Might be a Windows Firewall issue? You will want to make sure that your IP is what you think it is, and that they’re connecting to the right port (if you’re not on :80 and :443), and that Windows is going to let connections from foreign users through to those ports.

1 Like

Thank you for the support, the server IP was taken from: terminal->ipconfig and i select IPv4.
In the server i make a new rule with:
control panel->system and security->firewall->advanced configuration->entry rule->new rule->port->specify 80 and create new rule.
However, this process is needed for both ports 80 and 443?
and do i need for both entry and exit rules?
and finaly, the other laptop requires the sames rules to open localhost?
Thank you in advance.

If the Windows firewall is the issue, then yes, you’d want entry rules for 80 and 443. You’re configuring the server, not the clients, so exit rules on the server machine (and any rules on the client machines) aren’t relevant.
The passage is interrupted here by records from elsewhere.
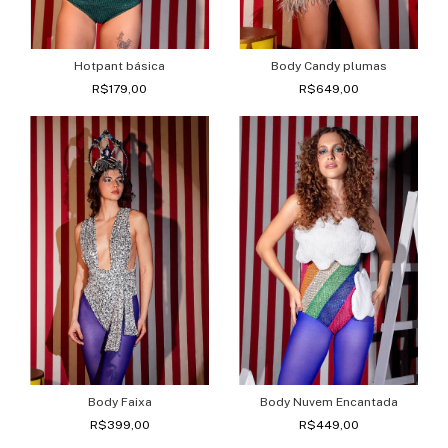
Hotpant básica
Body Candy plumas
R$179,00
R$649,00
Body Faixa
Body Nuvem Encantada
R$399,00
R$449,00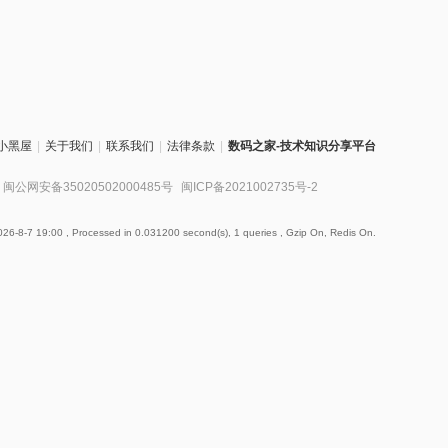
小黑屋
|
关于我们
|
联系我们
|
法律条款
|
数码之家-技术知识分享平台
闽公网安备35020502000485号
闽ICP备2021002735号-2
26-8-7 19:00
, Processed in 0.031200 second(s), 1 queries , Gzip On, Redis On.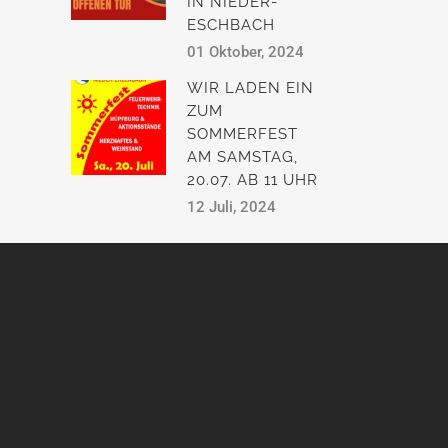
IN NIEDER-
ESCHBACH
01 Oktober, 2024
WIR LADEN EIN
ZUM
SOMMERFEST
AM SAMSTAG,
20.07. AB 11 UHR
12 Juli, 2024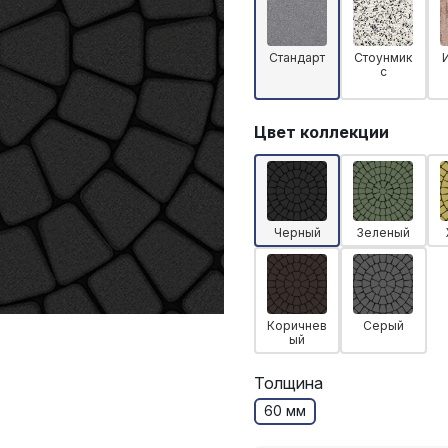
Стандарт
Стоунмик
с
Цвет коллекции
Черный
Зеленый
Коричнев
Серый
ый
Толщина
60 мм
Note that I don’t guarantee Windows firewall /is/ the issue here, that’s just my only guess if you’re using the docker-compose we provide and you’ve verified the containers are actually running.

Thank you, all the containers works well, however, when i check if the port 80 and 443 are listening, both ports listening PID 11504, the process for this PID is com.docker.backend.exe, do you think this can be the problem?

No, that’s what I’d expect, the Docker service listening on the ports Docker wants to expose to its guest containers.